A NEW CHAPTER is set to begin at Chiang Rai’s Tham Luang cave, based on lessons learned from the 17-day ordeal of the stranded footballers and the massive international effort to rescue them from the flooded complex, as the joint rescue operation command wound up yesterday.
“The lessons from the Tham Luang incident, when presented and learned, will be useful to people across the world,” the chief of the operation, Narongsak Osottanakorn, said yesterday.
These lessons, for example, will provide safety guidance at tourist sites and equip people with basic survival skills.
“The Tham Luang cave will be developed further as an attraction and also as a museum,” Narongsak said. “We have already compiled some rescue tools [for the museum] … We have also compiled the list of rescue divers who have made valuable contributions.”
The successful operation at Tham Luang now ranks as among the world’s great rescue stories.
The search and rescue mission, which was conducted under the command of Narongsak, started on June 24 a day after 12 boys and their assistant football coach reportedly disappeared in the cave after flash floods hit the area. Officials of the Tham Luang-Khun Nam Nang Non forest park in Chiang Rai’s Mae Sai district reported their disappearance after finding their bicycles at the mouth of the cave and floodwaters covered much of the cave on the evening of June 23.
Help finally poured in from all over the world, and was integrated efficiently.

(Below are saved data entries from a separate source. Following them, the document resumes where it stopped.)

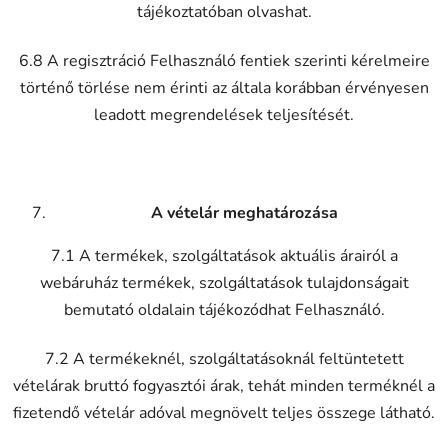
tájékoztatóban olvashat.
6.8 A regisztráció Felhasználó fentiek szerinti kérelmeire
történő törlése nem érinti az általa korábban érvényesen
leadott megrendelések teljesítését.
A vételár meghatározása
7.1 A termékek, szolgáltatások aktuális árairól a
webáruház termékek, szolgáltatások tulajdonságait
bemutató oldalain tájékozódhat Felhasználó.
7.2
A termékeknél, szolgáltatásoknál feltüntetett
vételárak bruttó fogyasztói árak, tehát minden terméknél a
fizetendő vételár adóval megnövelt teljes összege látható.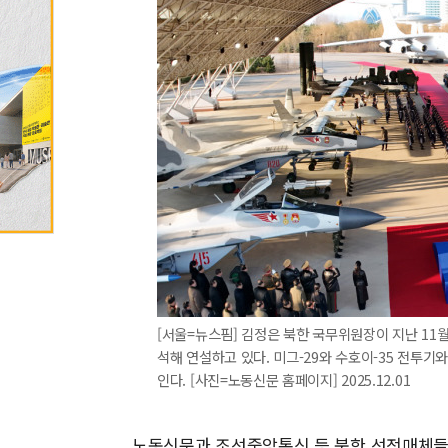
[서울=뉴스핌] 김정은 북한 국무위원장이 지난 11월
석해 연설하고 있다. 미그-29와 수호이-35 전투기와
인다. [사진=노동신문 홈페이지] 2025.12.01
노동신문과 조선중앙통신 등 북한 선전매체들은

People across the globe in recent weeks had been fixated on the unfolding drama at the Tham Luang cave, with its treacherous environment marked by thin air, pitch black darkness, jagged rocks, narrow choke points, submerged passages, high water levels and unpredictable rainfall. To bring the stranded footballers out of the cave, the rescue team had to help them brave a challenging journey that required trekking and diving through very narrow tunnels.
SEAL chief Rear Admiral Apakorn Yukongkaew described the operation as “extremely difficult”.
According to him, the decision to dive the boys out was chosen partly because oxygen levels in the cave had dropped.
It dropped to 15 per cent while in normal circumstance it should have been 21 per cent. Letting the oxygen level drop to 12 per cent could have threatened lives.
“That’s when we decided to gather the world’s best divers (for evacuations),” he said.
The united efforts of scores of people finally overcame all obstacles to enable the safe evacuations of all the 13 stranded survivors between Sunday and Tuesday.
The survivors are now under observation at Chiangrai Prachanukroh Hospital for extensive check-ups and recuperation.
Three of the boys had symptoms of pneumonia yesterday.
Their families have been allowed to see them from a distance of about two metres from behind a glass window.
They have been quarantined in order to prevent the risk of infections as the trapped boys and their coach had spent more than two weeks inside the dark and cold cave.
Doctors have assured that the football team’s members are relatively healthy.
The results of blood tests on the first four evacuees have already come out and they are good.
“These four are not carrying any infection,” the hospital said.
Narongsak, the former Chiang Rai governor who has been transferred as governor of Phayao, said the trapped boys – who have still not been allowed to check news on media – would soon recognise that millions of people had prayed for them and they would definitely want to give back to society.
He officially announced the closure of the joint rescue operation command yesterday as the stranded footballers had already been handed over to the hospital. All rescue equipment will be moved out of the cave, and the site returned to the Department of National Parks, Wildlife and Plant Conservation (DNP) for rehabilitation.
DNP deputy director-general Chongklai Worapongsathorn disclosed that the Natural Resources and Environment Ministry would submit the development plan at a public hearing on July 25.
“Local people in Chiang Rai can have a say,” he said.